Optimized implementation of MIS by jnke2016 · Pull Request #5294 · rapidsai/cugraph

jnke2016 · 2025-10-02T03:57:46Z

No description provided.

copy-pr-bot · 2025-10-02T03:57:51Z

Auto-sync is disabled for draft pull requests in this repository. Workflows must be run manually.

Contributors can view more details about this message here.

seunghwak · 2025-10-04T04:21:06Z

cpp/src/components/mis_impl.cuh


-    rmm::device_uvector<vertex_t> temporary_ranks(local_vtx_partitoin_size, handle.get_stream());
-    thrust::copy(handle.get_thrust_policy(), ranks.begin(), ranks.end(), temporary_ranks.begin());
+  vertex_t isolated_v_start = multi_gpu ? segment_offsets->data()[4] : segment_offsets->data()[3];


See https://github.com/rapidsai/cugraph/blob/branch-25.12/cpp/src/structure/renumber_edgelist_impl.cuh#L768

hypersparse_degree_threshold > 1 is not necessarily true with multi_gpu.

So, this code is inaccurate.

vertex_t isolated_v_start = *(segment_offsets->rbegin() + 1);

The last segment is always a 0 degree segment; so this code should work.

And there is no guarantee that segement_offsts.has_value() is true. If renumber is set to false, segment_offsets.has_value() is false.
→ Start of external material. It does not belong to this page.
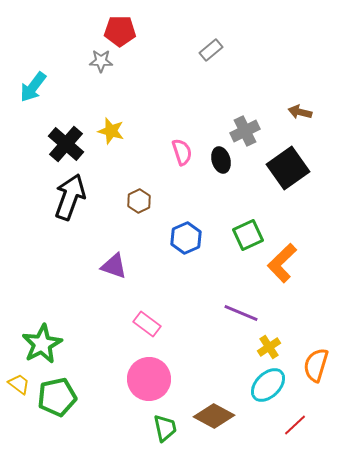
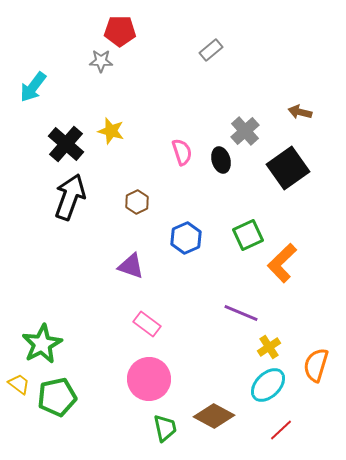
gray cross: rotated 16 degrees counterclockwise
brown hexagon: moved 2 px left, 1 px down
purple triangle: moved 17 px right
red line: moved 14 px left, 5 px down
In this case, you need to compute the degrees, and scan the vertex list based on the degrees.

isolated_v_start here means num_local_nzd_vertices (nzd = non-zero-degree). I guess num_local_nzd_vertices better describes the intention.

hypersparse_degree_threshold > 1 is not necessarily true with multi_gpu.
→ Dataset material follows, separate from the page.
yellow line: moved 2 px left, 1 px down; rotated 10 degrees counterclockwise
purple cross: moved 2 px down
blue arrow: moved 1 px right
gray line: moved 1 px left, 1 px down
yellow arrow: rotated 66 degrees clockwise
Thanks for catching this. After analyzing the datasets used in the paper, i realized None have hypersparse regions so I wasn't pre-filling the priority values of the isolated vertices (because I was always starting from local_vertex_partition_range_last()). After applying the suggested change, I get a small speedup ~2%

isolated_v_start here means num_local_nzd_vertices (nzd = non-zero-degree). I guess num_local_nzd_vertices better describes the intention.

right but the former indicate a range and the latter a number. Maybe local_nzd_vertices_begin ?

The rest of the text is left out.